Over the centuries, humans have evolved to lose their fur. The study suggests that during this period the hygienic function of grooming was lost and the ritual condensed into kissing as we know it today. “We no longer groom each other, but we kiss as a symbol, as if we had done it,” explains Lameira.

Sheril Kirshenbaum, researcher and author of The science of kissingsays that “the hypothesis put forward by the new study is interesting” and could be added to the repertoire of existing conjectures, but it is not definitive because the practice of kissing has experienced several ups and downs throughout the history of humanity. It has appeared and disappeared across the world at various times for various social, emotional, and even anatomical reasons. “With kissing, the good news is that we don’t have to choose just one explanation,” she says. Furthermore, it is not exclusively a human asset. Kirshenbaum points out that “many other animals exhibit kissing-like behaviors that did not start in us.”

The cultural burden

The question that remains to be answered is to what extent this seemingly primitive relic of kissing has been influenced and modified by human cultural development. Kirshenbaum believes the best answer, as is often the case, might lie somewhere in between. “Kissing is an example of behavior where nature and culture complement each other. We seem to have an instinctive drive to connect in this way, but the form and interpretation of a kiss is determined by our upbringing and experiences,” she says. Lameira is more categorical: “To kiss is to associate with cultural development.”

The first kisses were recorded in Mesopotamia 4,500 years ago, according to a published article In Science in 2023. The study compiles Sumerian and Akkadian writings that describe the practice of kissing with a dual function, as part of the sexual act and a display of affection between family and friends. Troels Pank Arbøll, professor at the University of Copenhagen, expert on ancient Middle Eastern civilizations and author of the study, says the following about the study published this month: “The author is trying to prove the credibility of the hypothesis he puts forward. forward, which is good in principle, even if its inclusion and critique of previous research or alternative theories seems superficial.

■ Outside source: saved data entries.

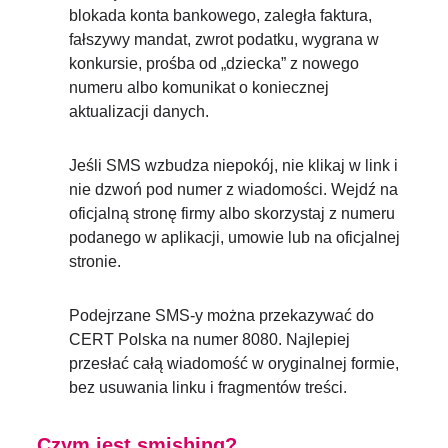
blokada konta bankowego, zaległa faktura,
fałszywy mandat, zwrot podatku, wygrana w
konkursie, prośba od „dziecka” z nowego
numeru albo komunikat o koniecznej
aktualizacji danych.
Jeśli SMS wzbudza niepokój, nie klikaj w link i
nie dzwoń pod numer z wiadomości. Wejdź na
oficjalną stronę firmy albo skorzystaj z numeru
podanego w aplikacji, umowie lub na oficjalnej
stronie.
Podejrzane SMS-y można przekazywać do
CERT Polska na numer 8080. Najlepiej
przesłać całą wiadomość w oryginalnej formie,
bez usuwania linku i fragmentów treści.
Czym jest smishing?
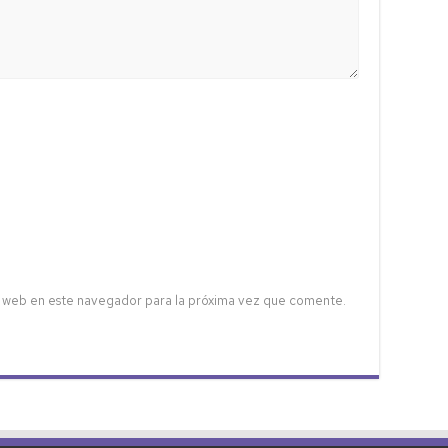
 web en este navegador para la próxima vez que comente.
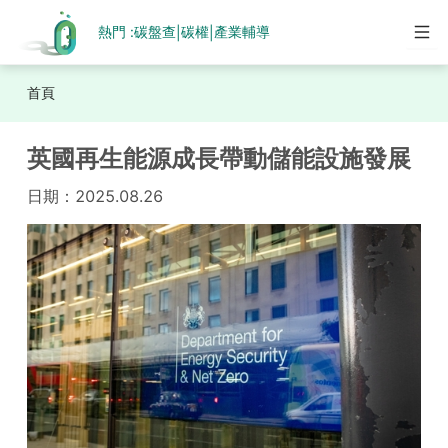
熱門 :
碳盤查
碳權
產業輔導
|
|
首頁
英國再生能源成長帶動儲能設施發展
日期：
2025.08.26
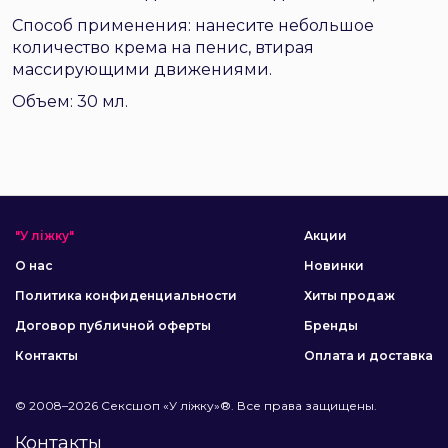
Способ применения: нанесите небольшое
количество крема на пенис, втирая
массирующими движениями.
Объем: 30 мл.
"У ліжку"
Акции
О нас
Новинки
Политика конфиденциальности
Хиты продаж
Договор публичной оферты
Бренды
Контакты
Оплата и доставка
© 2008–2026 Сексшоп «У ліжку»®. Все права защищены.
Контакты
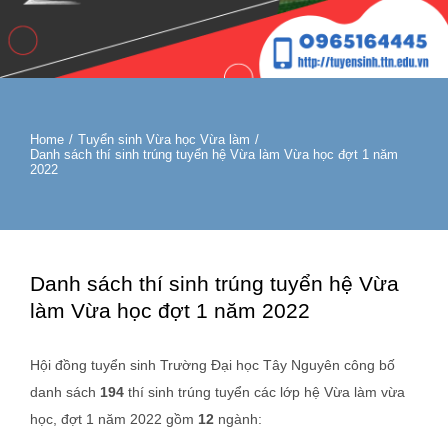
Home
/
Tuyển sinh Vừa học Vừa làm
/
Danh sách thí sinh trúng tuyển hệ Vừa làm Vừa học đợt 1 năm
2022
Danh sách thí sinh trúng tuyển hệ Vừa
làm Vừa học đợt 1 năm 2022
Hội đồng tuyển sinh Trường Đại học Tây Nguyên công bố
danh sách
194
thí sinh trúng tuyển các lớp hệ Vừa làm vừa
học, đợt 1 năm 2022 gồm
12
ngành:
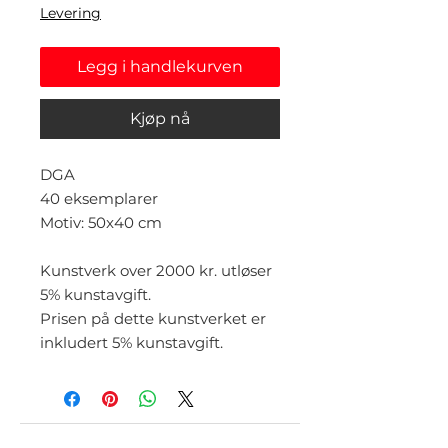
Levering
Legg i handlekurven
Kjøp nå
DGA
40 eksemplarer
Motiv: 50x40 cm
Kunstverk over 2000 kr. utløser
5% kunstavgift.
Prisen på dette kunstverket er
inkludert 5% kunstavgift.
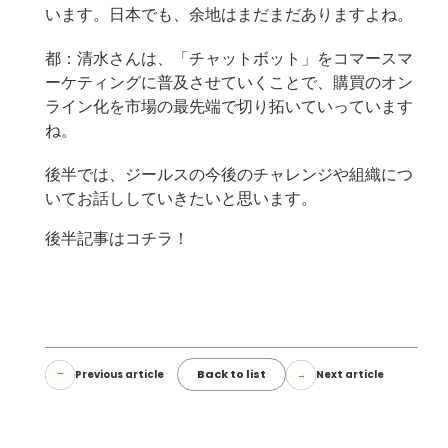
います。日本でも、余地はまだまだありますよね。
都：清水さんは、「チャットボット」をコマースマ
ーケティングに普及させていくことで、購買のオン
ライン化を市場の最先端で切り拓いていっています
ね。
後半では、ジールスの今後のチャレンジや組織につ
いてお話ししていきたいと思います。
後半記事はコチラ！
Back to list
Previous article
Next article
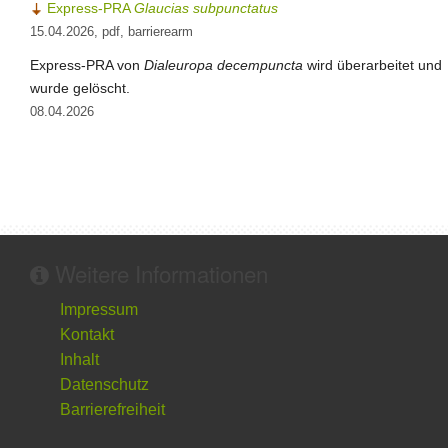
Express-PRA
Glaucias subpunctatus
15.04.2026, pdf, barrierearm
Express-PRA von
Dialeuropa decempuncta
wird überarbeitet und
wurde gelöscht.
08.04.2026
Weitere Informationen
Impressum
Kontakt
Inhalt
Datenschutz
Barrierefreiheit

For the Danish scientist, “it is curious that the article does not take into account recent and relevant research in anthropology, which offers alternative perspectives”. One of them was published in 2015 In American anthropologistwhich points out that there is no evidence that kissing is universal among humans, or even close to universal. Only 46% of the cultures sampled in this research had the romantic kiss among their repertoire of rites and customs.

Many human rituals have been modified, but the kiss remains virtually unchanged. It had other names and protocols, but it prevails. “Evolution doesn’t throw away things that work and doesn’t fix things that aren’t broken,” Lameira ventures.

For kissing to change, something in our way of life would also have to change. And despite this, humans would look for a substitute. This happened during the Covid pandemicwhen kissing became a vector of disease. “We will not succeed in kissing only out of fear or responsibility,” psychiatrist and psychoanalyst Diego Figuera told EL PAÍS at the time. Overtaken by the uncertainty of Covid-19, Figuera dared to say that the kiss could take on a new meaning. “Those who dare to kiss during this time will experience it as an expression of great love for the other. I kiss you and I guess you could infect me,” he said. And the kiss survived.